I am writing in response to Jamil Spatafore Abdullah's letter on Islamisation and democracy.
Jamil claims to come originally from America, but appears to be quite ignorant of the nature of American democracy when attempting to draw a parallel between religious practice in his country of birth and Malaysia.
The primary source of distinction lies in the First Amendment of the Bill of Rights that is enshrined in the US Constitution: Congress shall make no law respecting an establishment of religion, or prohibiting the free exercise thereof; or abridging the freedom of speech, or of the press.
Contrast this with the provisions in the third article of the Malaysian Constitution, which clearly establishes Islam as the official state religion.
It is precisely this principle of separation of state and church which resulted in the sacking of an Alabama chief justice (Alabama being one of the states in the Bible belt) after he disobeyed a legal order to move a Ten Commandments monument from a court building. It is also this principle that allowed the Massachusetts Supreme Court to pass its recent controversial ruling on gay marriage that is currently igniting an intense cultural debate throughout the US.
Jamil's analogy of the numerical dominance of Christian churches in the Bible Belt with an apparently similar dominance of mosques in Malaysia is facile at best. Churches in the US are not built with state funds, unlike the situation in Malaysia. Furthermore, city councils in the US generally provide permission for registered religious bodies to construct their respective places of worship.
Perhaps Jamil (if he has been resident in Malaysia for long enough) may be acquainted with complaints from various non-Muslim religious bodies that approval from the various state departments for the building of churches or temples have been notoriously difficult to obtain in certain areas.
A more likely reason for the wide disparity between Christian and non-Christian places of worship in the Bible Belt is that subtle discrimination against non-Whites or non-Christians may be more prevalent in that area, particularly in employment opportunities. The resulting financial incapacitation of the religious minorities would thus affect their ability to muster sufficient resources to construct places of worship for their own communities.
Another possibility which Jamil fails to take into account is that Christians in that region are considerably more fervent in the expression of their religious sensibilities in comparison with other religious minorities.
While it cannot be denied that the large majority of Americans are very religious, I strongly disagree with Jamil's 'Christian nation' notion of the US in any manner that might be contextually similar to Malaysia's Islamic nation status.
Of course, I stand to be corrected in the event that US President George Bush (or some future US president) explicitly proclaims the Christian status of the US in the similar manner that our ex-PM has done for Islam and Malaysia, and makes the appropriate constitutional amendments to reflect that status.
The point of my letter however is not meant to advocate the notion that the church-state separation of the US is somehow superior or more desirable to the Islamic nation status of Malaysia.

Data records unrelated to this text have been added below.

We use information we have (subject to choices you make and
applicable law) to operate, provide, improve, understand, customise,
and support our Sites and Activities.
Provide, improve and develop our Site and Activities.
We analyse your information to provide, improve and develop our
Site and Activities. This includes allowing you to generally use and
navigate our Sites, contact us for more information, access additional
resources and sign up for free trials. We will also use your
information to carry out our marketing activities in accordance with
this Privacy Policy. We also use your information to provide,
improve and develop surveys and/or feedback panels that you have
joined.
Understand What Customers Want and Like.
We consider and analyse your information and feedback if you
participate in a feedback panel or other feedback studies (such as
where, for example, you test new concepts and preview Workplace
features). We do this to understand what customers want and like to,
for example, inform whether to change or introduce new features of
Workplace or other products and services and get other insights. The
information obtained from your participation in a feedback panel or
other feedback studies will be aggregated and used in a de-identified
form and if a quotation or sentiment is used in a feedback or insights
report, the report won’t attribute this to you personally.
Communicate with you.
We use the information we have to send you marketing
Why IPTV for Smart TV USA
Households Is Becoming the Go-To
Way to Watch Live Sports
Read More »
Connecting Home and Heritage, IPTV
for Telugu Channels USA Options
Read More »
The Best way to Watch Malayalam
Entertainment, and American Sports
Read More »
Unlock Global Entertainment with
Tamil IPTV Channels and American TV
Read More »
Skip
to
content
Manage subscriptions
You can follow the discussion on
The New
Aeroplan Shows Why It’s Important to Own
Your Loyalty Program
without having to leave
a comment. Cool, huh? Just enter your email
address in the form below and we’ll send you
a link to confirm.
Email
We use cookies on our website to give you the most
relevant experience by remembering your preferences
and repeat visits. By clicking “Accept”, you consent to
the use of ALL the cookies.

Rather, it is to demonstrate that any comparisons between the US and Malaysia as far as religious practice is concerned is bound to be erroneous because of the wide disparity between the constitutional recognition of the status of religion in these two countries.
Jamil provides a definition for democracy in his letter from the Oxford dictionary, which includes the phrase 'equality of rights in society'. At the end of his example about Christian churches in the Bible belt, he apparently contradicts this definition by stating: 'Is it fair? Definitely not, but that is democracy'. Surely fairness encompasses equality of rights, does it not?

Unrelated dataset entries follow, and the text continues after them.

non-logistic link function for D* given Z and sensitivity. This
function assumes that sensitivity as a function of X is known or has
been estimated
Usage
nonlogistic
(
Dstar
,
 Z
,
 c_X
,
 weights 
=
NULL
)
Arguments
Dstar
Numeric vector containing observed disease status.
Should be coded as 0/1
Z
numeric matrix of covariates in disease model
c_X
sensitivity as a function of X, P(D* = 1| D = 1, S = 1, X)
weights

In the ending of his letter, he repeats this theme by intimating that a democracy is really about the majority pushing its opinions onto the minorities, with the only recourse for these minorities being to increase their relative percentage in the population. Perhaps Jamil should repeat this piece of advice to bodies such as the Council for American Islamic Relations (CAIR), so that instead of monitoring discrimination against American Muslims or lobbying for the protection of their rights, their efforts would be better channelled towards actively promoting procreation amongst the Muslim community.
I believe that groups such as CAIR would remind him that one of the measures of a good democracy is the space that it provides for the rights and the freedom of speech of minorities to be protected. They might even remind him of a great American civil rights leader (which hopefully Jamil might be acquainted with) who once said: An injustice anywhere is a threat to justice everywhere.